Patricia se abalanzó sobre la caja de seguridad de la habitación para extraer su portátil. Estaba allí, sano, perfecto. Alfredo la observaba.
– Dicen que Borja pudo salir del templo. Pasarán muchos días antes de que puedan dar datos oficiales pero…
– ¿Qué ha pasado con Christian y Cordelia?
– También desaparecidos -dijo Alfredo.
Patricia comprobó que tenía poca batería. Fue hacia el enchufe y miró hacia Alfredo. No había electricidad, pero tampoco tiempo para activar lo que necesitaba hacer.
Respiraba fuerte, como si recuperara aire y al mismo tiempo ese oxígeno la fortaleciera para explicarse ante Alfredo.
– Tengo dinero para crear una asociación benéfica para ayudar a la reconstrucción -empezó a decir.
– Espera a que estés en Europa, Patricia.
– No, tiene que ser ahora. Mi sistema es fácil, Alfredo. Se trata de mover dinero de un sitio a otro. No puedo explicarlo ahora, no quiero que lo sepas. No es por desconfianza, es para no pringarte. Venía aquí con esa idea en la cabeza. Crear una fundación a través de la de Christian para que algo de ese dinero que conocemos sirva de… ayuda.
Alfredo no dijo nada.
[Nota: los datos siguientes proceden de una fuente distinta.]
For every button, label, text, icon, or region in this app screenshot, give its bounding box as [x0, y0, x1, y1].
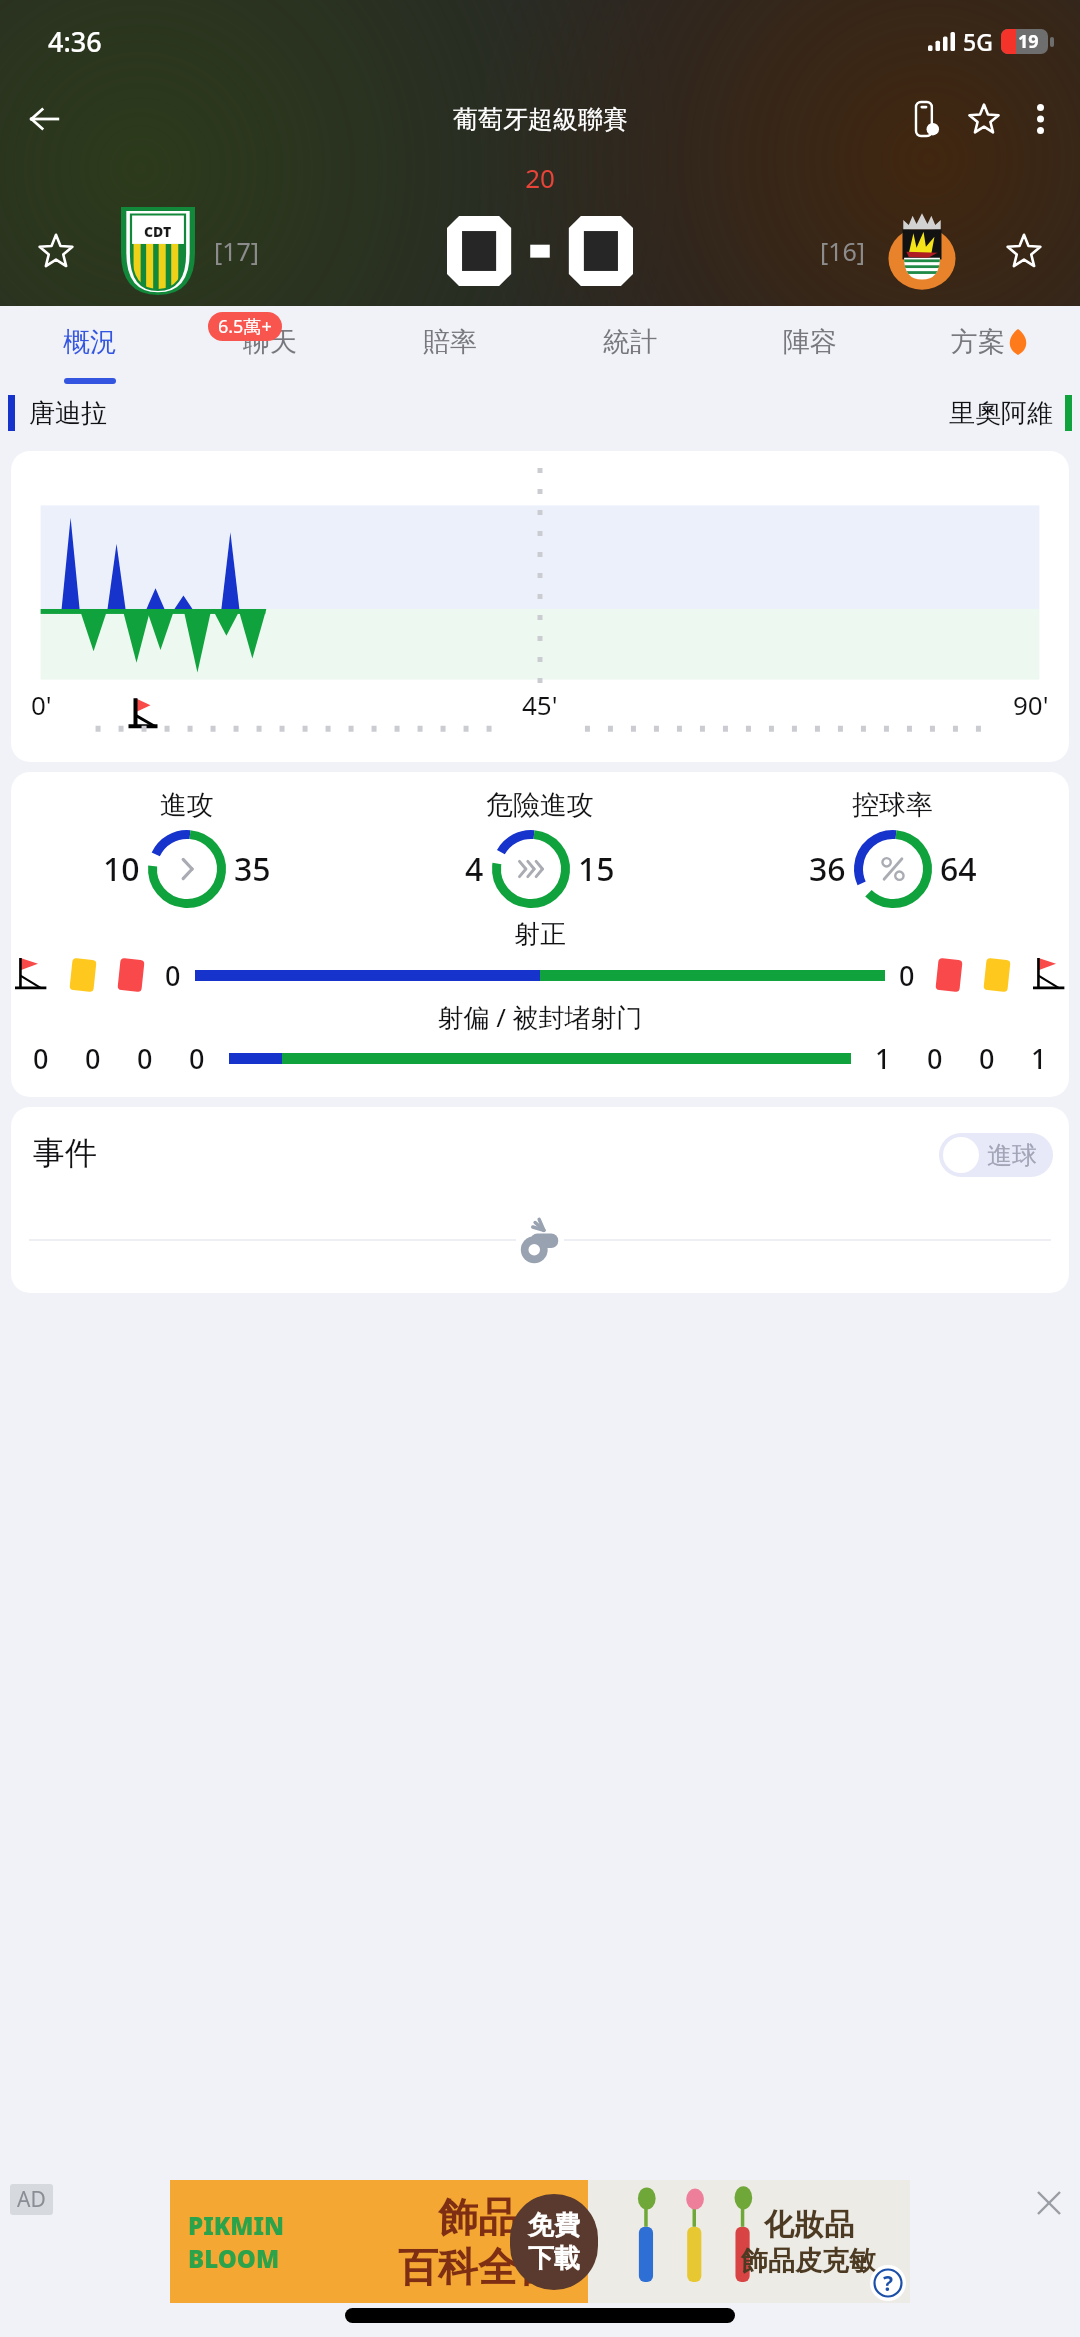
staticText: 0 — [979, 1040, 995, 1077]
staticText: 0 — [165, 957, 181, 994]
staticText: 飾品皮克敏 — [741, 2244, 876, 2278]
staticText: 36 — [809, 847, 846, 891]
staticText: 0 — [927, 1040, 943, 1077]
staticText: 控球率 — [852, 788, 933, 822]
button[interactable]: 統計 — [540, 306, 720, 384]
staticText: 19 — [1018, 29, 1039, 54]
staticText: 6.5萬+ — [218, 314, 272, 339]
staticText: ? — [883, 2269, 894, 2298]
staticText: 進球 — [987, 1140, 1037, 1171]
staticText: 0 — [899, 957, 915, 994]
staticText: 4:36 — [48, 23, 102, 60]
button[interactable]: Favourite home team — [0, 201, 112, 301]
button[interactable]: Favourite away team — [968, 201, 1080, 301]
staticText: 64 — [940, 847, 977, 891]
staticText: [17] — [214, 234, 260, 268]
staticText: 1 — [1031, 1040, 1047, 1077]
staticText: 90' — [1013, 687, 1049, 722]
button[interactable]: 陣容 — [720, 306, 900, 384]
button[interactable]: Close ad — [1028, 2182, 1070, 2224]
staticText: 射偏 / 被封堵射门 — [11, 999, 1069, 1035]
staticText: 百科全書 — [398, 2242, 558, 2292]
staticText: 進攻 — [160, 788, 214, 822]
button[interactable]: 進攻 — [11, 772, 1069, 1097]
staticText: 下載 — [528, 2242, 580, 2275]
staticText: PIKMIN — [188, 2209, 284, 2242]
staticText: 葡萄牙超級聯賽 — [453, 104, 628, 135]
staticText: 事件 — [33, 1133, 97, 1173]
staticText: 概況 — [63, 325, 117, 359]
staticText: 危險進攻 — [486, 788, 594, 822]
staticText: 化妝品 — [764, 2206, 854, 2244]
button[interactable]: 賠率 — [360, 306, 540, 384]
button[interactable]: 聊天 — [180, 306, 360, 384]
staticText: 35 — [234, 847, 271, 891]
button[interactable]: Cast to device — [900, 91, 956, 147]
staticText: CDT — [144, 222, 172, 241]
staticText: 飾品 — [438, 2192, 518, 2242]
button[interactable]: 進球 — [939, 1133, 1053, 1177]
staticText: 射正 — [11, 918, 1069, 951]
staticText: 0 — [189, 1040, 205, 1077]
button[interactable]: Add to favourites — [956, 91, 1012, 147]
staticText: 唐迪拉 — [29, 397, 107, 430]
staticText: AD — [17, 2185, 46, 2214]
staticText: 0 — [33, 1040, 49, 1077]
staticText: 10 — [103, 847, 140, 891]
staticText: 45' — [522, 687, 558, 722]
staticText: [16] — [820, 234, 866, 268]
staticText: 免費 — [528, 2209, 580, 2242]
button[interactable]: Back — [18, 93, 70, 145]
staticText: 0' — [31, 687, 52, 722]
button[interactable]: 事件 — [11, 1107, 1069, 1293]
staticText: 統計 — [603, 325, 657, 359]
staticText: 5G — [963, 26, 993, 57]
staticText: 1 — [875, 1040, 891, 1077]
button[interactable]: More options — [1012, 91, 1068, 147]
staticText: BLOOM — [188, 2242, 280, 2275]
staticText: 0 — [85, 1040, 101, 1077]
button[interactable]: 0' — [11, 451, 1069, 762]
staticText: 聊天 — [243, 325, 297, 359]
staticText: 陣容 — [783, 325, 837, 359]
staticText: 4 — [465, 847, 484, 891]
button[interactable]: 方案 — [900, 306, 1080, 384]
staticText: 里奧阿維 — [949, 397, 1053, 430]
button[interactable]: 概況 — [0, 306, 180, 384]
staticText: 15 — [578, 847, 615, 891]
staticText: 0 — [137, 1040, 153, 1077]
button[interactable]: PIKMIN — [170, 2180, 910, 2303]
staticText: 20 — [0, 160, 1080, 195]
staticText: 賠率 — [423, 325, 477, 359]
staticText: 方案 — [951, 325, 1005, 359]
Patricia tecleó sus contraseñas. Sonó el aria de Popea-Chanel y también «Picture this». Siguió tecleando, creando una nueva carpeta en sus servidores. Fundación Bauhaus, escribió, fue lo primero que se le vino a la mente. Pondrían cien mil dólares, una aportación de Graziella van der Garde y Two Monsters Together. Sintió un nuevo temblor, a lo mejor en verdad era otro movimiento sísmico pero lo que sentía era por dentro, el darse cuenta de que esa fundación ampararía todos sus movimientos a partir de ahora. Al convertirse en una benefactora de la reconstrucción de un país, el más pobre del mundo, podría movilizar cualquier cantidad de dinero en aras de un fin humanitario. La jugada perfecta. Mejor que el Velázquez 101.
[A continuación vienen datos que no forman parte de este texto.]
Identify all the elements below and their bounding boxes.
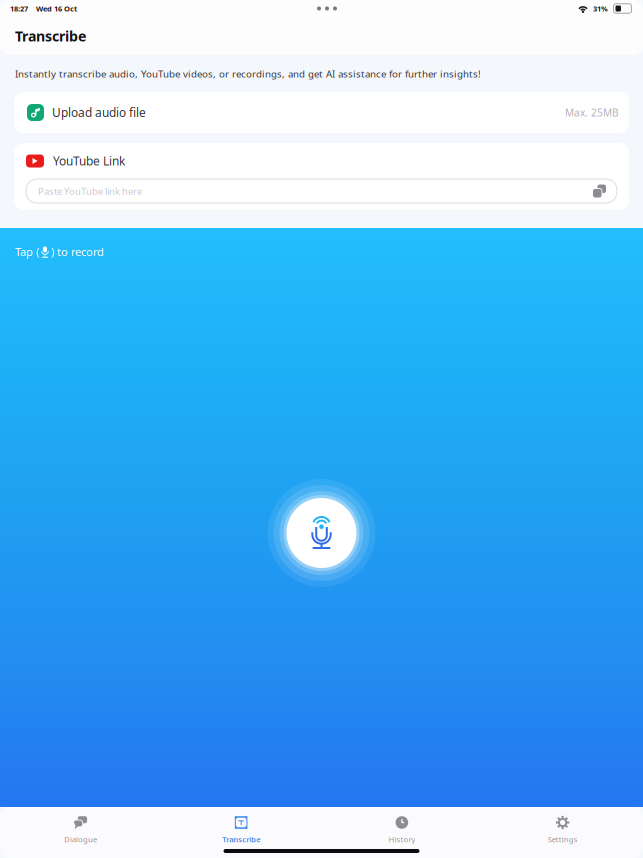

– Fácil -escuchó decir a Alfredo-. Fácil final feliz. Incluso tienes wi-fi. No hay luz, no saben cuántos muertos se contarán, pero hay wi-fi.
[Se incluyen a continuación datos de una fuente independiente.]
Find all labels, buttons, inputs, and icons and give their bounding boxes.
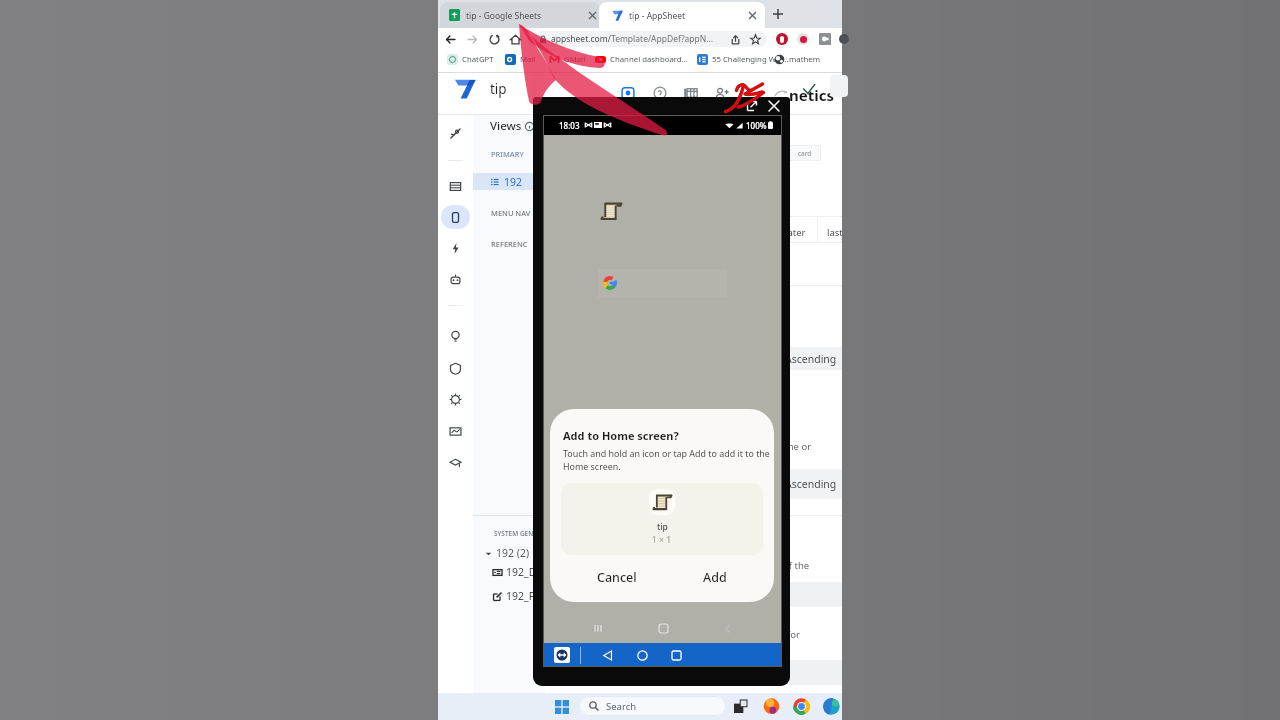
button[interactable]: Security: [441, 356, 470, 380]
button[interactable]: Recent apps: [588, 618, 608, 638]
button[interactable]: Actions: [441, 236, 470, 260]
button[interactable]: Home: [635, 648, 650, 663]
button[interactable]: 192_Fo: [493, 589, 541, 603]
button[interactable]: 55 Challenging Wor...: [694, 52, 792, 67]
staticText: Add: [703, 569, 727, 586]
button[interactable]: Preview: [615, 80, 641, 106]
button[interactable]: Chrome: [792, 697, 810, 715]
button[interactable]: Monitor: [441, 419, 470, 443]
button[interactable]: Close tab: [585, 8, 599, 22]
staticText: Search: [606, 700, 637, 713]
button[interactable]: Start: [553, 698, 570, 715]
button[interactable]: mathem: [771, 52, 823, 67]
staticText: tip - Google Sheets: [466, 10, 542, 22]
button[interactable]: Bookmark: [746, 30, 764, 48]
button[interactable]: Search: [579, 696, 726, 716]
button[interactable]: Record: [797, 33, 809, 45]
staticText: REFERENC: [491, 239, 528, 249]
button[interactable]: Task view: [732, 698, 748, 714]
button[interactable]: Redo: [768, 80, 794, 106]
button[interactable]: Home: [653, 618, 673, 638]
staticText: Views: [490, 118, 522, 134]
button[interactable]: Help: [647, 80, 673, 106]
staticText: 55 Challenging Wor...: [712, 54, 789, 65]
staticText: GMail: [564, 54, 586, 65]
button[interactable]: Manage: [441, 451, 470, 475]
button[interactable]: [598, 269, 727, 298]
staticText: 100%: [746, 120, 767, 131]
button[interactable]: tip - Google Sheets: [440, 2, 600, 28]
button[interactable]: Share: [726, 30, 744, 48]
staticText: for: [787, 628, 800, 641]
staticText: Add to Home screen?: [563, 428, 679, 443]
staticText: Ascending: [785, 477, 837, 491]
button[interactable]: Settings: [441, 387, 470, 411]
staticText: later: [785, 226, 806, 239]
staticText: tip: [490, 80, 507, 98]
staticText: Channel dashboard...: [610, 54, 688, 65]
button[interactable]: App: [441, 205, 470, 229]
staticText: of the: [783, 559, 810, 572]
button[interactable]: Add user: [709, 80, 735, 106]
button[interactable]: Bots: [441, 267, 470, 291]
staticText: Template/AppDef?appN...: [611, 33, 714, 45]
button[interactable]: Pop out: [744, 98, 760, 114]
staticText: one or: [782, 440, 812, 453]
staticText: card: [798, 149, 812, 158]
button[interactable]: Mail: [502, 52, 539, 67]
staticText: 192 (2): [496, 546, 530, 560]
button[interactable]: Extension: [776, 33, 788, 45]
button[interactable]: Data: [441, 174, 470, 198]
button[interactable]: 192: [473, 173, 545, 190]
button[interactable]: Back: [600, 648, 615, 663]
staticText: tip: [657, 521, 668, 533]
staticText: last: [827, 226, 843, 239]
staticText: Cancel: [597, 569, 637, 586]
button[interactable]: 192 (2): [485, 546, 530, 560]
button[interactable]: ChatGPT: [444, 52, 497, 67]
button[interactable]: Intelligence: [441, 324, 470, 348]
staticText: MENU NAV: [491, 208, 531, 218]
button[interactable]: Reload: [485, 30, 503, 48]
staticText: netics: [789, 85, 834, 105]
button[interactable]: Forward: [463, 30, 481, 48]
button[interactable]: Data: [678, 80, 704, 106]
staticText: 18:03: [559, 120, 580, 131]
button[interactable]: Automation: [443, 121, 468, 145]
staticText: mathem: [789, 54, 820, 65]
staticText: ChatGPT: [462, 54, 494, 65]
staticText: 192_De: [506, 565, 543, 579]
staticText: Touch and hold an icon or tap Add to add…: [563, 447, 771, 472]
button[interactable]: Channel dashboard...: [592, 52, 691, 67]
button[interactable]: Cancel: [568, 555, 666, 599]
button[interactable]: tip - AppSheet: [599, 2, 765, 28]
button[interactable]: Resize: [554, 647, 570, 663]
button[interactable]: Firefox: [762, 697, 780, 715]
staticText: PRIMARY: [491, 149, 526, 159]
staticText: 1 × 1: [652, 534, 672, 546]
button[interactable]: Edge: [822, 697, 840, 715]
button[interactable]: 192_De: [493, 565, 543, 579]
staticText: 192: [504, 175, 523, 189]
staticText: SYSTEM GENE: [494, 529, 537, 538]
button[interactable]: GMail: [546, 52, 589, 67]
staticText: 192_Fo: [506, 589, 541, 603]
button[interactable]: New tab: [769, 5, 787, 23]
button[interactable]: Close tab: [745, 8, 759, 22]
button[interactable]: Profile: [839, 34, 849, 44]
button[interactable]: appsheet.com/: [534, 31, 767, 47]
button[interactable]: Extensions: [819, 33, 831, 45]
staticText: Mail: [520, 54, 536, 65]
button[interactable]: Recents: [669, 648, 684, 663]
staticText: Ascending: [785, 352, 837, 366]
button[interactable]: Home: [506, 30, 524, 48]
staticText: tip - AppSheet: [629, 10, 686, 22]
button[interactable]: Add: [666, 555, 764, 599]
staticText: appsheet.com/: [551, 33, 611, 45]
button[interactable]: Close: [766, 98, 782, 114]
button[interactable]: Back: [441, 30, 459, 48]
– Entonces quedémonos -dijo, el acento austríaco creciendo.
– Nos desalojan, Patricia. Somos prioridad internacional.
– ¿Y no sientes nada por ellos, por los centenares, los miles que vivían aquí, subsistiendo en la nada y ahora convertidos en más nada?
Alfredo calló. Patricia se imaginó desprendiéndose de ropa en el vestíbulo del hotel, pulseras, zapatos, pendientes, collares, reloj, sí, aunque no hubiera traído el bueno, zapatos, maletas, el propio ordenador, darlo todo, subirse a los convoys donde les devolverían a los aeropuertos en el norte o en Santo Domingo, a su avión privado, aunque fuera alquilado… Era demasiado.
Accionó los chips, creó la fundación, dispuso que los primeros cien mil dólares estuvieran en la cuenta que Marrero había abierto en esa isla cuando viajó junto a Alfredo.
– ¿Estás robando dinero? -exclamó Alfredo.
– No, estoy creando esa fundación.
– Patricia, por dios.
– Estoy creando una fundación que recuperará dinero para reconstruir lo que no se puede reconstruir. Sí, y detrás de esa fundación estará todo el dinero que necesitamos limpiar. Ahora lo sabes todo, ahora no queda nada más que ocultar. Ahora sabes que puedo convertir estas muertes en más dinero, más gloria, más tapaderas, más engaño.
Y empezó a llorar, a aullar aferrada al ordenador, pulsando enter una y otra vez.
Fue así, pulsando, que accionó una canción. «Como un lobo, paso a paso, voy detrás de ti», escucharon los dos. Bosé, el movimiento líquido de la canción y el sol oscureciéndose sobre la ciudad devastada. «Voy detrás de ti, paso a paso.» Patricia se hacía tan pequeña, se encogía, no dejaba de temblar y sudar, de pedir perdón, de intentar ofrecer una explicación.